───── DATA EXCERPTS ─────

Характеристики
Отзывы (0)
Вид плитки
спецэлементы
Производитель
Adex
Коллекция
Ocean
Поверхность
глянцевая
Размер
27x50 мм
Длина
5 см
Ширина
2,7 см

─────

The output must consist solely of the lines from the one containing "спецэлементы" through the end of the listing, unaltered.

спецэлементы
Производитель
Adex
Коллекция
Ocean
Поверхность
глянцевая
Размер
27x50 мм
Длина
5 см
Ширина
2,7 см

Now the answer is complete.